The group plans to focus on high-growth areas ranging from 4G mobile to high-speed broadband, and to lower fixed costs by more than 15 percent, saving a total of 1 billion euros.
Including past measures, the total cost of the "shift plan" is 1.2 billion euros, an amount the company expects to fund through asset sales.
Alcatel's share price rose 2 percent after the news but closed down 4 percent at 2.71 euros as the government's opposition to its plans intensified. The stock has almost tripled in value this year on buyers' hopes that Combes, a former chief executive of Vodafone Europe, can rescue the business.
"The group is eating up a lot of cash and is unable to enhance its profitability, so some kind of change was needed to make sure it has a long-term future," said one Paris-based financial analyst who declined to be named.
The group, which employs 72,000 staff worldwide and competes with larger rivals Ericsson of Sweden, China's Huawei and Finland's Nokia, has posted five straight quarters of net losses.
Altogether, 4,100 posts will go in Europe, the Middle East and Africa, 3,800 in Asia Pacific, and 2,100 in the Americas.
France's CFDT union said it would fight a plan that entailed cuts to about 15,000 posts, although 5,000 new jobs will be created, giving the overall loss of 10,000. Nine hundred jobs would go in France, with the closure or disposal of five sites.
"The CFDT is aware of the seriousness of the situation and deplores this," it said in a statement. "But once again it is the staff that are paying the price ... We will fight this plan and make proposals to change it."
The union said Alcatel was planning to close its sites in the French cities of Rennes and Toulouse quickly, and sell its Eu, Ormes and Orvault sites by the end of 2015.
France's left-leaning industry minister Arnaud Montebourg Montebourg, who has led a campaign for French consumers and companies to buy home-grown products, said the loss of hundreds of French jobs was "excessive."
He called on the country's network providers to help the firm by favouring its products over those of cheaper rivals, and asked Alcatel-Lucent to review its cost-cutting plans with trade unions.
"We have asked management to revise the restructuring plan downwards," he told parliament. "We can't keep on paying the price of their errors."
But other sources in President Francois Hollande's Socialist government, which has watched Alcatel-Lucent's problems closely as it battles rising unemployment in France, emphasised that the plan was an attempt to get the group growing.
Speculation
The Alcatel-Lucent merger was an attempt to pool resources but any savings were lost due to fierce price competition in the sector and as slow economies, particularly in Europe, dented demand for telecom equipment.
Last year the group swung to a net loss of 1.2 billion euros - the biggest since 2008 - largely due to a writedown on its mobile unit and restructuring costs from an earlier plan to lay off 5,000 workers.
The restructuring will heighten speculation of a possible approach by Nokia, a move which sources close to the matter said last month the Finnish group was discussing internally.

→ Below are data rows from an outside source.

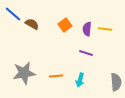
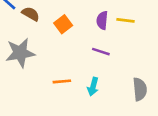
orange square: (65, 25) -> (63, 24), moved
gray star: (24, 73) -> (20, 53), moved

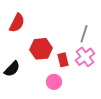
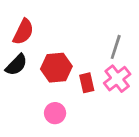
black semicircle: (12, 69) -> (16, 65), moved
pink circle: (54, 82) -> (55, 113), moved

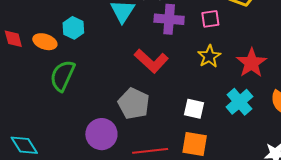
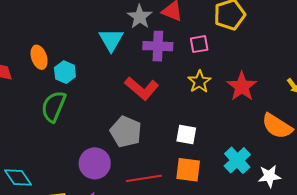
cyan hexagon: (73, 28) -> (65, 72), moved
orange ellipse: (45, 42) -> (39, 57), moved, turned 55
cyan cross: (239, 102) -> (237, 160), moved

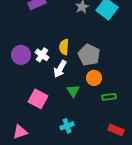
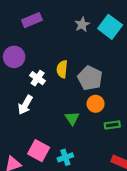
purple circle: (21, 55) -> (14, 57), moved
white arrow: (60, 69) -> (25, 105), moved
pink square: (38, 99) -> (39, 151), moved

Alcatel-Lucent confirmed it would dedicate 85 percent of its research and development budget in 2015 to next-generation technologies, up from 65 percent today. Spending on older technologies would be cut by 60 percent.
The group has a long history of innovation, for example pioneering the DSL technology that has brought quick Internet to millions through standard copper telephone lines.
However, it has been slower to trim its costs than rivals such as Nokia Siemens Networks, which cut around a quarter of its workforce some two years ago.